Micro Waves for Max Extraction
Recent research from Northeast Forestry University in China  describes a microwave pretreatment method that inactivates endogenous enzymes and preserves the pectin, naringin and limonin contents in pomelo flavedo. This extended its storage time and improved the extraction of pomelo essential oil.
Microwave pretreatment performed better than hydrodistillation in terms of extraction efficiency, 1.88 ± 0.06% in 24 min versus 1.91 ± 0.08% in 240 min; and oxygenation fraction, 48.59 ± 1.32% versus 29.63 ± 1.02%. It also consumed less energy and produced less CO2. Furthermore, pretreated samples retained higher amounts of pectin, naringin and limonin than untreated samples.
Microwave-assisted simultaneous distillation and extraction (MA-SDE) is not new. It’s been around for years; for example, to derive vegetable extracts , Taxus chinensis var. mairei  extracts and even as a green process to extract herbicides from soil , to name but a few. More recently, however, the focus of MA extraction seems to have focused on natural actives such as polysaccharides from Moringa oleifera , or phytic acid and pyrophosphate in walnuts .
With speed on its side, MA-SDE appears to be a promising technique, with room to delve into new possibilities and grow alongside the burgeoning naturals market.
Since natural extracts are rare and precious, they are also a natural target for adulteration. For this reason, recent work from France investigated the use of nontargeted ultra-high performance liquid chromatography/time-of-flight mass spectrometry (UHPLC-ToFMS) metabolomics to detect possible tampering.
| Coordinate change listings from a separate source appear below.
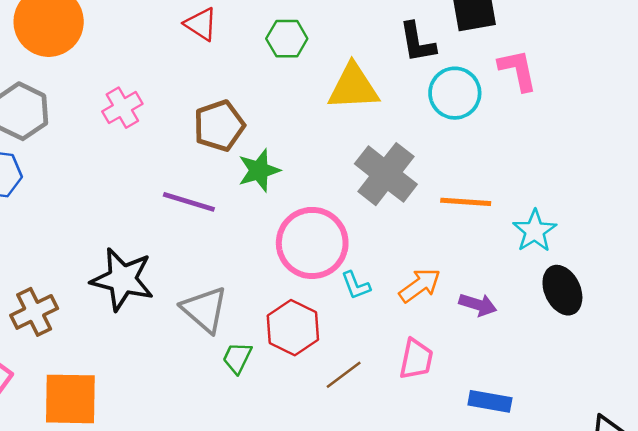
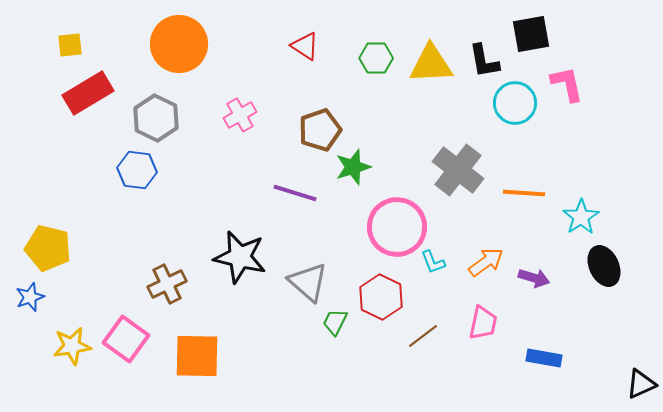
yellow triangle: (353, 87) -> (431, 64), moved

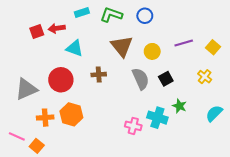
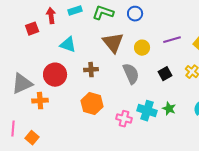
red arrow: (57, 28) -> (51, 16), moved, turned 91
black square: (166, 79) -> (165, 74), moved
green star: (179, 106) -> (169, 109), moved
orange hexagon: (71, 114) -> (92, 104), moved
orange cross: (45, 118) -> (40, 101), moved
pink line: (17, 136) -> (13, 129), turned 70

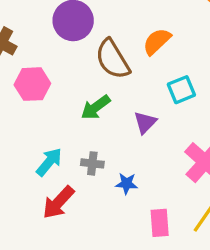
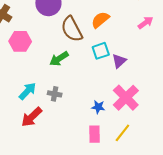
cyan square: (181, 90) -> (101, 51), moved
purple triangle: (145, 122) -> (119, 61), moved
blue star: (126, 184) -> (98, 107), moved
Focusing on Viola odorata L. (English violet), the researchers found significant differences in the metabolic fingerprints of the violet leaf absolutes based on geographical location and/or adulteration. Markers of geographical origin were also detected through their molecular weight/most probable molecular formula and retention time, while adulterations were statistically validated .
The authors concluded this approach accelerated both identifying the origin of raw materials, and searching for potential adulterations. And considering today’s pace of product development and speed to market, it could be the fast past to success.
Finally, winning the race is all for naught if the consumer isn’t buying at the same breathless pace. But natural product manufacturers know the scales are tilted their favor; in fact, a recent study  shows that products labeled as natural are viewed with a “halo.”
A floral fragrance was presented to 112 participants. Prior to the test, half of participants were informed of the 100% natural origin of its components; the other half was not provided this information, even though all individuals were exposed to the same perfume. As you might have expected, participants gave a higher mark to the scent when they were informed of its natural origin.